With the growing demand of online education, our evaluation results support a standardized, longitudinal webinar series as an acceptable and effective alternative to in-person education. Not only did the number of attendees exceed our objectives, the webinar series had participants from a wide geographic area; approximately half of the participants were from geographic locations outside of Pennsylvania. This approach represents cost-savings in transportation, speaker fees, overnight accommodations, printed materials, meals/food expenses, and facility rental. Additionally, participants exhibited a high level of satisfaction with the modality as evidenced by an overall rating of 90% good or excellent. To enhance standardization and sustainability, the study team created an operations manual intended to be used by community organizations to guide future cancer educational webinars.

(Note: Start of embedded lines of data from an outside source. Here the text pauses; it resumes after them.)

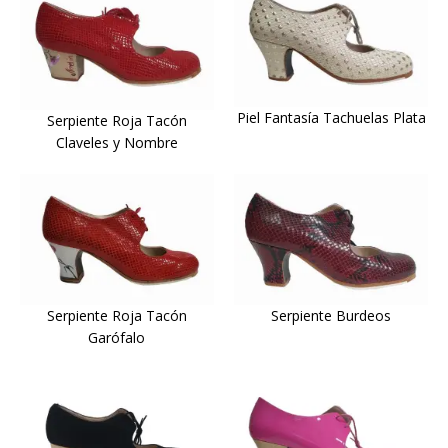
Piel Fantasía Tachuelas Plata
Serpiente Roja Tacón
Claveles y Nombre
Serpiente Burdeos
Serpiente Roja Tacón
Garófalo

A few limitations should be recognized. First, not all webinar participants completed the evaluation surveys. This may be due to technological challenges. For example, if a participant joined through Facebook live, they would be unable to participate in the Zoom polls. Second, the majority of participants were female (71%); thus, it is possible these results may not be generalizable to males. Third, we were unable to determine the number of people who attended more than one webinar because the webinars did not collect personally identifying information. Despite these limitations, there are several strengths: (1) utilization of the RE-AIM model as an evaluation framework; (2) being community-based which helped assure acceptability and maintenance; (3) being culturally appropriate for Spanish speakers.


In summary, “Vamos a educarnos contra el cáncer” webinar series had positive reach, effectiveness, adoption, implementation, and maintenance. Most participants reported the webinars engaging, content satisfying, and influential in their willingness to share what they learned with others, and to adopt or improve the cancer-related behaviors promoted. Furthermore, high numbers of people who attended the webinar and recording views demonstrate the interest of the Hispanic/Latino population in cancer-related topics. The webinar series was a novel approach to planning, delivering, and evaluating health education webinars in a culturally appropriate manner. Lastly, our novel evaluation process can serve as a model for future health education webinars.